In the present study, the rate of preeclampsia in the group of women with MDM was 36.8%, while in the group of women with GDM, it was 15%. Fetal macrosomia was observed more often in women with MDM (36.8%) than in women with GDM (17%). According to the studies included in the review, most authors highlight the increased rate of preterm deliveries in women with MDM compared to women with GDM. In the present study, the pregnancy term to delivery in women with MDM was 39.0±1.2 weeks. The pregnancy term to delivery close to physiological could be explained by the fact that women were followed in a specialized institution according to the protocol of examination and treatment.

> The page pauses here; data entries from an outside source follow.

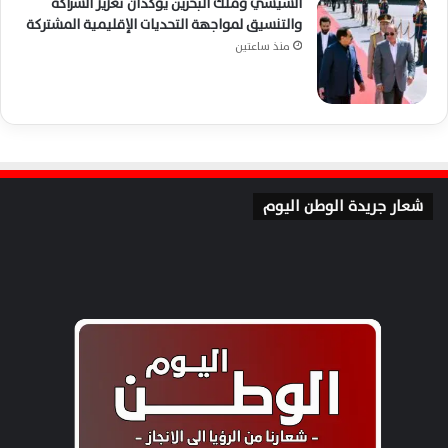
السيسي وملك البحرين يؤكدان تعزيز الشراكة
والتنسيق لمواجهة التحديات الإقليمية المشتركة
منذ ساعتين
شعار جريدة الوطن اليوم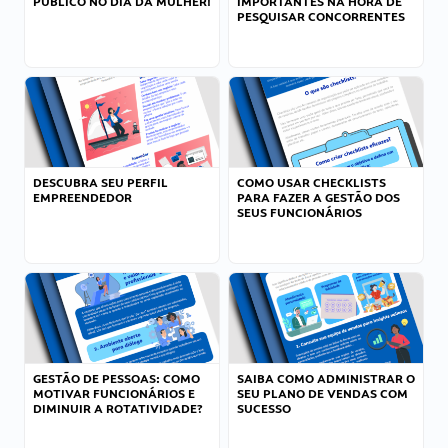
PÚBLICO NO DIA DA MULHER!
IMPORTANTES NA HORA DE
PESQUISAR CONCORRENTES
DESCUBRA SEU PERFIL
COMO USAR CHECKLISTS
EMPREENDEDOR
PARA FAZER A GESTÃO DOS
SEUS FUNCIONÁRIOS
GESTÃO DE PESSOAS: COMO
SAIBA COMO ADMINISTRAR O
MOTIVAR FUNCIONÁRIOS E
SEU PLANO DE VENDAS COM
DIMINUIR A ROTATIVIDADE?
SUCESSO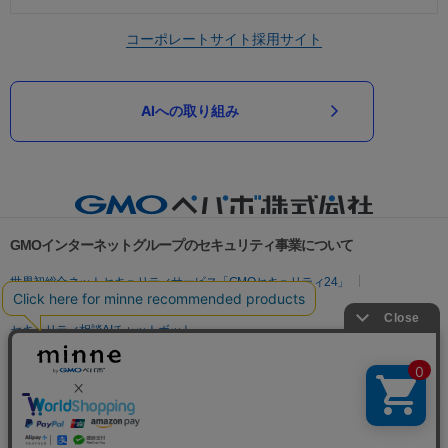
コーポレートサイト
採用サイト
AIへの取り組み
GMOインターネットグループのセキュリティ事業について
世界初総合ネットセキュリティサービス「GMOセキュリティ24」
パスワード漏洩診断
Webサイトリスク診断
セキュリティ相談AIチャットボット
実在証明・盗聴対策
サイバー攻撃対策（GMOサイバーセキュリティ byイエラエ）
サイバー攻撃対策（GMO Flatt Security）
なりすまし対策
セキュリティ事業の軌跡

According to clinical recommendations, all women who had MDM and GDM had to be examined 6–12 weeks after the delivery to specify the status of carbohydrate metabolism [9]. This examination is especially important in women with MDM with more manifested metabolic disorders. In this study, 50% of patients with MDM had carbohydrate metabolism disorders in the postpartum period, which agreed with the data published by Park et al., wherein in 73% of women with MDM, diabetes was verified after 6–8 weeks after the delivery, which exceeded the rate of carbohydrate metabolism disorders in women with GDM (4.3%) [19]. The obtained data demonstrate the necessity to follow strictly the recommendations on the reclassification of carbohydrate metabolism in women who had MDM during pregnancy.

Conclusion

To decrease the rate of obstetrical and perinatal complications in women with MDM, it is necessary to follow the recommendations:

• timely stage I screening (glucose blood test starting on week 6–7 of pregnancy);
• if MDM is detected, the woman should be directed to an endocrinologist for insulin therapy prescription;
• if the glycemia level is >11 mmol/L, an additional examination should be performed to exclude DKA;
• the management of a pregnant woman should be performed together with an obstetrician-gynecologist for timely diagnostics of complications during pregnancy and delivery;
• an oral glucose tolerance test 4–12 weeks after delivery should be performed to check for carbohydrate metabolism disorders that require pharmacotherapy.